Why am I telling you all this? Mainly because I haven’t got anything else to say and that I have just tried one of the four beers, just to celebrate the end of yet another working day. And boy was the beer good, in fact even better quality than the work I did today, which wasn’t too bad either. A satisfyingly full body was livened by just the right amount of hoppy spiciness to ensure a pleasurable passage down my thirsty throat. The best news is that I still have two beers left from Dirlewang as well as a six-pack from a very nice brewery in Ottobeuren as well as a few more local ones that I picked up in a bottle shop. Feel free to pop by for a little tasting session.

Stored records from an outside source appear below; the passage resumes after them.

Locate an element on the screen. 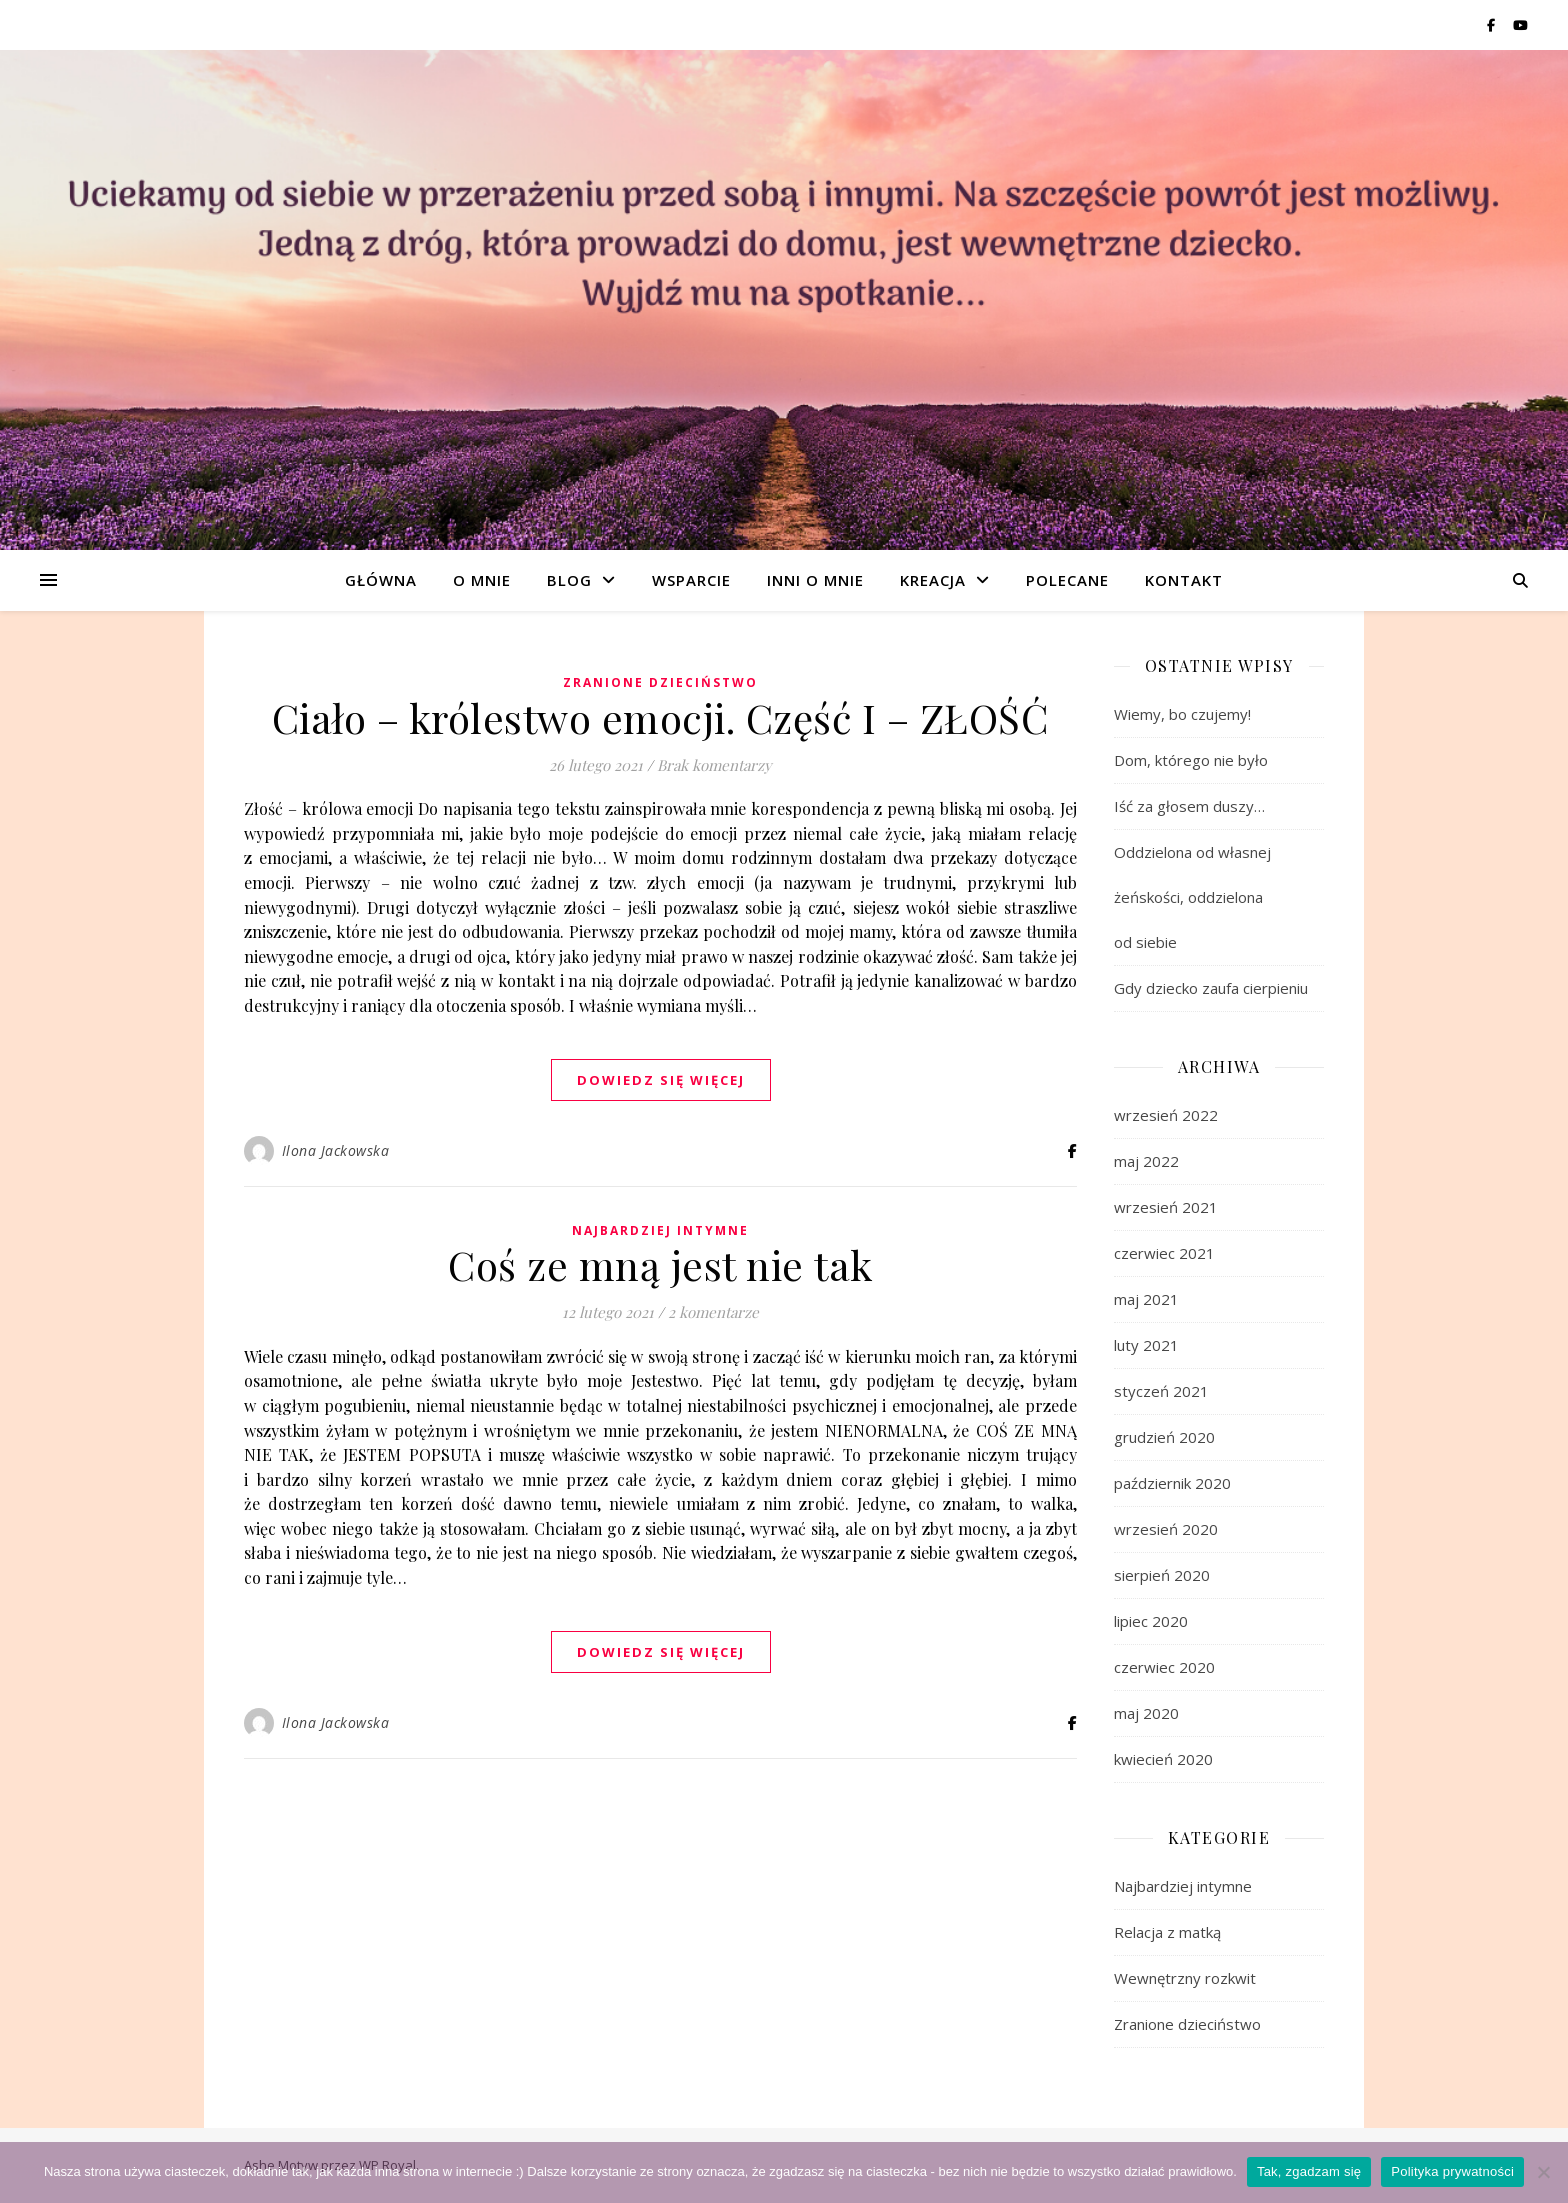 This screenshot has height=2203, width=1568. wrzesień 2022 is located at coordinates (1166, 1115).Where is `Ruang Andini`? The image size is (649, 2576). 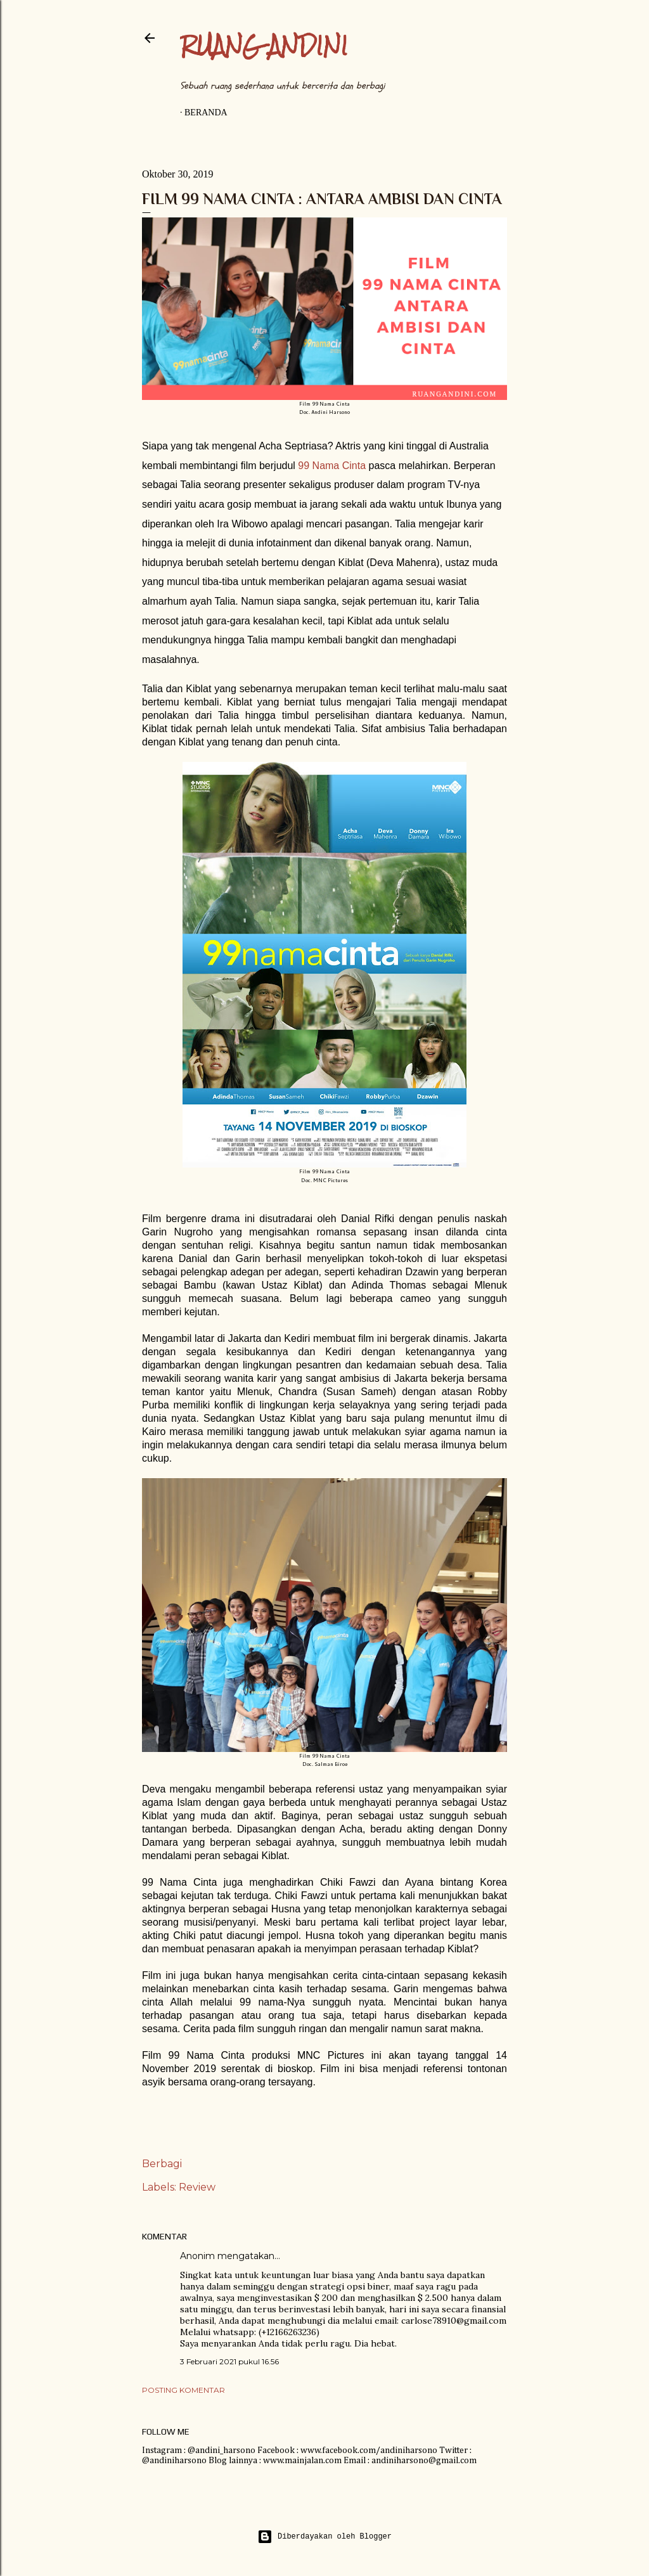
Ruang Andini is located at coordinates (264, 45). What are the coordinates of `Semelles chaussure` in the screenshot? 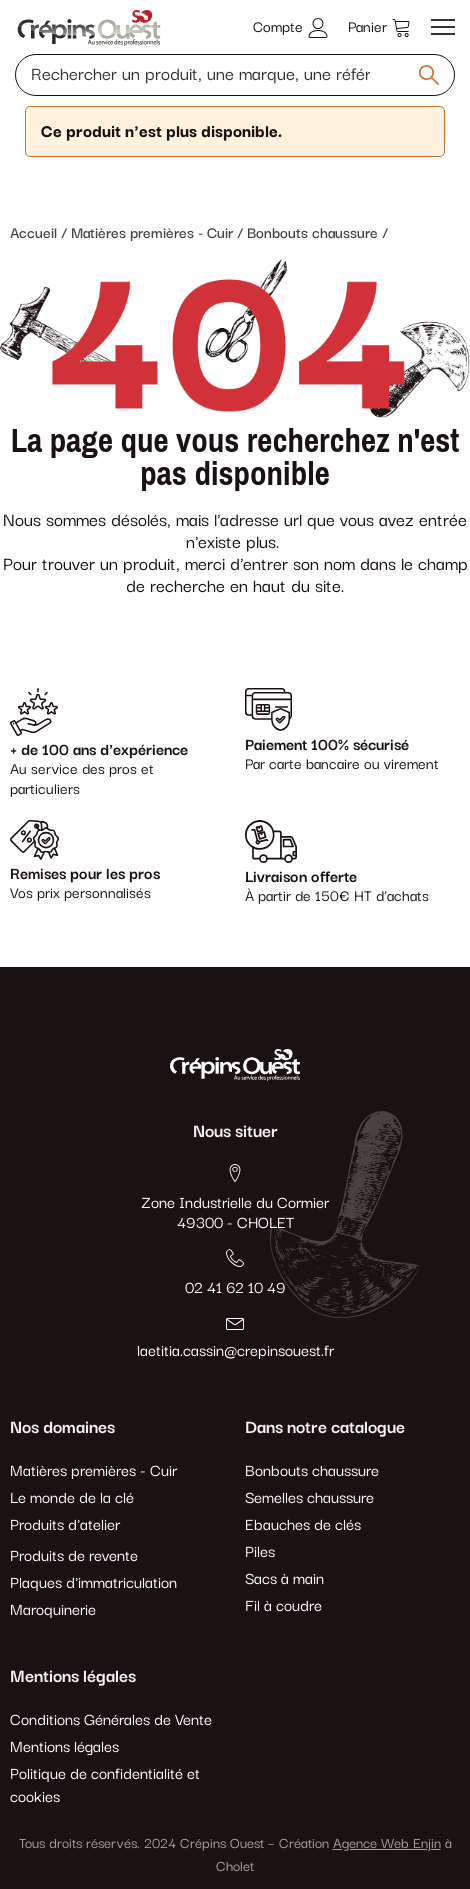 It's located at (309, 1498).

|A real Dirlewanger waiting to be consumed|
All good things must come to an end, they say, and so it was with both the weekend in Bavaria, the bottle of beer from Dirlewang and this blog post. All that remains is to observe that the evening is dark and that the temperature is dropping. This, surely, means that winter is around the corner, and that the Christmas beer is sitting somewhere, maturing, and waiting to be wheeled into the shops and supermarkets, or – if you’re in Norway – the state-controlled monopoly outlets. The only benefit of this monopoly is that they’ve got a catalogue of all the beers you can supposedly buy there, so it makes it much easier to compose your Christmas wish list. In fact, perhaps I’ll just send the entire catalogue off to Santa Claus’ North Pole lair and hope he doesn’t drink it all before he delivers it down the chimney in time for the annual Christmas beer tasting. As they say amongst the Inuits up in that part of the world: Inuuhiqatsiaq!